_Required work_
A faithful, word-for-word transcription of all the data is what is needed.

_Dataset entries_
===============
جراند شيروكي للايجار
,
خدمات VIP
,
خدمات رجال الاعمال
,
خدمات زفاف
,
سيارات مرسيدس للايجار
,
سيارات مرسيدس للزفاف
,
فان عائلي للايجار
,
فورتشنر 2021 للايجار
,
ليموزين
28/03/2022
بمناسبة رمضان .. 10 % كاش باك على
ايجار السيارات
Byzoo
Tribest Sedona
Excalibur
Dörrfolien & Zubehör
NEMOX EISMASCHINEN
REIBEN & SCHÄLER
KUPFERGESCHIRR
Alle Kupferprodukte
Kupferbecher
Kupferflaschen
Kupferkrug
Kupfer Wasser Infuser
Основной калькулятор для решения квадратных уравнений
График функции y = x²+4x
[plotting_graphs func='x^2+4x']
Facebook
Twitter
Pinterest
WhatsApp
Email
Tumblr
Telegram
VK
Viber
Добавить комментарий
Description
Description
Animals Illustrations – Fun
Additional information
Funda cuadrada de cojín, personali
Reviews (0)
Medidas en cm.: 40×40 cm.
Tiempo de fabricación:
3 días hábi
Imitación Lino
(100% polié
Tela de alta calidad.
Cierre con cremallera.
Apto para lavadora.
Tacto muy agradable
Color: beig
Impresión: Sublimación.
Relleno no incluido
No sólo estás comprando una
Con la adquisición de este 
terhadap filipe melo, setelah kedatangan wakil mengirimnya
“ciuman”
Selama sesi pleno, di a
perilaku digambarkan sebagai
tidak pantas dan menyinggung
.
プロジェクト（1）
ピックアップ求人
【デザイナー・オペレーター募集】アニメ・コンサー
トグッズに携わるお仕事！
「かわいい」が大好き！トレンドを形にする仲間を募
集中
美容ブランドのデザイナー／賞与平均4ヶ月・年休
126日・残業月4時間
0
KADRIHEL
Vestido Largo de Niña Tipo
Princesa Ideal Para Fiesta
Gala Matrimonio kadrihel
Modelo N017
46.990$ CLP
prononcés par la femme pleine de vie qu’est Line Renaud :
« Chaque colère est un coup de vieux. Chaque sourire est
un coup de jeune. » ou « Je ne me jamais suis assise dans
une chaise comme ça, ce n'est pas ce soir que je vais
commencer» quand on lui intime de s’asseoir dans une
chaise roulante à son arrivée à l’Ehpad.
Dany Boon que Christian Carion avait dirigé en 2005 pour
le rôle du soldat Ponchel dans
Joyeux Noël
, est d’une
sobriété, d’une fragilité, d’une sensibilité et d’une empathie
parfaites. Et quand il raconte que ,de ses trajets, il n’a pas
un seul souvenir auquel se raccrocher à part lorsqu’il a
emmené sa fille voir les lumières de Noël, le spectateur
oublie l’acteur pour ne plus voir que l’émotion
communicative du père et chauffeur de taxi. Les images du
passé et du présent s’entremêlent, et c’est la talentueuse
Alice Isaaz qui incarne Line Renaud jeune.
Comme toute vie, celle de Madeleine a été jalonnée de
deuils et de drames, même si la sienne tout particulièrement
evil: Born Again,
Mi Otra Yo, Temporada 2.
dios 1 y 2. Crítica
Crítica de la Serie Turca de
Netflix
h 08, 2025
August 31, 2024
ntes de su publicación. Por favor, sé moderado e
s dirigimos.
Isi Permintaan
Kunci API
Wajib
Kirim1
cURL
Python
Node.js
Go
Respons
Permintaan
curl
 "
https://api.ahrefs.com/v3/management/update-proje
===============
_Answer to this exercise_
جراند شيروكي للايجار
,
خدمات VIP
,
خدمات رجال الاعمال
,
خدمات زفاف
,
سيارات مرسيدس للايجار
,
سيارات مرسيدس للزفاف
,
فان عائلي للايجار
,
فورتشنر 2021 للايجار
,
ليموزين
28/03/2022
بمناسبة رمضان .. 10 % كاش باك على
ايجار السيارات
Byzoo
Tribest Sedona
Excalibur
Dörrfolien & Zubehör
NEMOX EISMASCHINEN
REIBEN & SCHÄLER
KUPFERGESCHIRR
Alle Kupferprodukte
Kupferbecher
Kupferflaschen
Kupferkrug
Kupfer Wasser Infuser
Основной калькулятор для решения квадратных уравнений
График функции y = x²+4x
[plotting_graphs func='x^2+4x']
Facebook
Twitter
Pinterest
WhatsApp
Email
Tumblr
Telegram
VK
Viber
Добавить комментарий
Description
Description
Animals Illustrations – Fun
Additional information
Funda cuadrada de cojín, personali
Reviews (0)
Medidas en cm.: 40×40 cm.
Tiempo de fabricación:
3 días hábi
Imitación Lino
(100% polié
Tela de alta calidad.
Cierre con cremallera.
Apto para lavadora.
Tacto muy agradable
Color: beig
Impresión: Sublimación.
Relleno no incluido
No sólo estás comprando una
Con la adquisición de este 
terhadap filipe melo, setelah kedatangan wakil mengirimnya
“ciuman”
Selama sesi pleno, di a
perilaku digambarkan sebagai
tidak pantas dan menyinggung
.
プロジェクト（1）
ピックアップ求人
【デザイナー・オペレーター募集】アニメ・コンサー
トグッズに携わるお仕事！
「かわいい」が大好き！トレンドを形にする仲間を募
集中
美容ブランドのデザイナー／賞与平均4ヶ月・年休
126日・残業月4時間
0
KADRIHEL
Vestido Largo de Niña Tipo
Princesa Ideal Para Fiesta
Gala Matrimonio kadrihel
Modelo N017
46.990$ CLP
prononcés par la femme pleine de vie qu’est Line Renaud :
« Chaque colère est un coup de vieux. Chaque sourire est
un coup de jeune. » ou « Je ne me jamais suis assise dans
une chaise comme ça, ce n'est pas ce soir que je vais
commencer» quand on lui intime de s’asseoir dans une
chaise roulante à son arrivée à l’Ehpad.
Dany Boon que Christian Carion avait dirigé en 2005 pour
le rôle du soldat Ponchel dans
Joyeux Noël
, est d’une
sobriété, d’une fragilité, d’une sensibilité et d’une empathie
parfaites. Et quand il raconte que ,de ses trajets, il n’a pas
un seul souvenir auquel se raccrocher à part lorsqu’il a
emmené sa fille voir les lumières de Noël, le spectateur
oublie l’acteur pour ne plus voir que l’émotion
communicative du père et chauffeur de taxi. Les images du
passé et du présent s’entremêlent, et c’est la talentueuse
Alice Isaaz qui incarne Line Renaud jeune.
Comme toute vie, celle de Madeleine a été jalonnée de
deuils et de drames, même si la sienne tout particulièrement
evil: Born Again,
Mi Otra Yo, Temporada 2.
dios 1 y 2. Crítica
Crítica de la Serie Turca de
Netflix
h 08, 2025
August 31, 2024
ntes de su publicación. Por favor, sé moderado e
s dirigimos.
Isi Permintaan
Kunci API
Wajib
Kirim1
cURL
Python
Node.js
Go
Respons
Permintaan
curl
 "
https://api.ahrefs.com/v3/management/update-proje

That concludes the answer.